Polly Renton was adept at getting the very best out of her interviewees, giving them the confidence to speak openly about their experiences. She was a tenacious yet compassionate director, and her humour and kindness were evident even in the bleakest filming situations.
— Obituary, The Telegraph

=== MEDEVA ===
Renton moved to Kenya after holidaying there in 2000 and is credited with playing a major role in the transformation of the country’s television. Disillusioned by the poor quality of television journalism available and the restrictions on it, Renton obtained funding from the Ford Foundation to set up a non-governmental organisation, Media Development in Africa (MEDEVA), in Nairobi. MEDEVA’s objective was to train Kenyan film makers and journalists and it went on to produce five series of the current affairs magazine show Tazama! (Swahili for ‘Look’), Kenya’s most popular show after the news with four million weekly viewers, and three seasons of Agenda Kenya, a political talk show in the vein of Question Time, for which she was advised by family friend David Dimbleby.

Polly’s idea of producing this kind of programme was much harder to do in a country like Kenya, which doesn’t have a tradition of public criticism. It was an act of huge courage and determination. I remember people were quite sceptical that she could even get it on air.
— David Dimbleby

The incendiary nature of the political discussions on Agenda Kenya meant it often had to be filmed in the presence of armed guards. On one occasion an unrelated power cut led to student demonstrations in the streets in the belief that the government had taken the programme off air.

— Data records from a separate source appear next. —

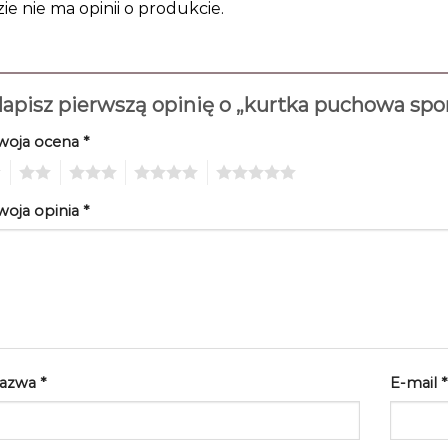
zie nie ma opinii o produkcie.
apisz pierwszą opinię o „kurtka puchowa s
woja ocena
*
2
3
4
5
woja opinia
*
azwa
*
E-mail
*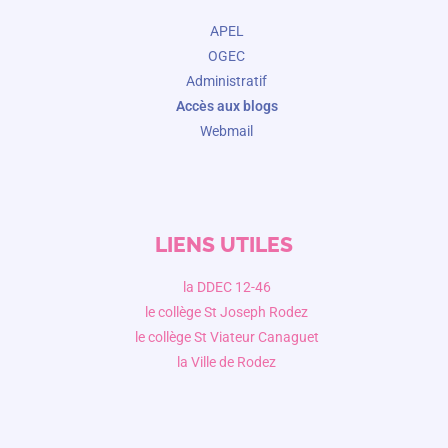
APEL
OGEC
Administratif
Accès aux blogs
Webmail
LIENS UTILES
la DDEC 12-46
le collège St Joseph Rodez
le collège St Viateur Canaguet
la Ville de Rodez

The audience on Agenda Kenya has been spectacularly brave and articulate. In the UK politics is often about schools or taxes, but here politics is life and death. It’s about whether you have access to justice or food or get caught up in some tribal skirmish.
— Polly Renton, speaking about Agenda Kenya

By 2008 MEDEVA had trained more than 100 young Kenyans to become ethical television reporters, producers, editors and sound and camera technicians.

In 2009 she produced a series of films for the Department for International Development with her brother, journalist Alex Renton, dealing with issues affecting East Africa. At the time of her death in 2010 she was slated to work with the BBC's Comic Relief on a series of films about poverty in the slums of Kibera.

== Personal life ==
Renton was a rower and a violinist at university.

Her father’s life peerage in 1997 entitled her to the style ‘The Honourable’.

In 2005 in Kenya she married Toby Fenwick-Wilson, a safari manager and guide who hailed, as she did, from Sussex. The couple had a daughter, Rosita, and a son, Tristan, and settled at Ulu, where they helped set up a conservation area, a ranger service and a health clinic.

Polly was a woman of tireless enthusiasm and integrity. While she would rarely turn down the opportunity for a cocktail at sundown, or a party on a dhow off the Kenyan coast, she nevertheless experienced Kenya in a way many of the "Happy Valley" white Kenyans never aspired to, helping to change and improve the lives of black Kenyans through her work and charitable projects. At her funeral in Ulu, hundreds of people from all walks of life came to pay their respects.
— Obituary, The Guardian, by her friend and colleague Alice Keens-Soper

== Death and legacy ==
On 28 May 2010 she and her four-year-old daughter, Rosita (‘Sita’) Fenwick-Wilson, were killed in a car crash as she drove to interview nurses at a remote medical clinic in Kenya. Her one-year-old son and his nanny were also in the car but survived the crash.

The Rosita Trust was set up in 2011 in memory of Renton and her daughter, Rosita, principally to carry on the running of MEDEVA, which continued to train journalists in Uganda, Tanzania and Rwanda as well as Kenya for several years. The trust's patrons were David Dimbleby, David Frost and David Puttnam.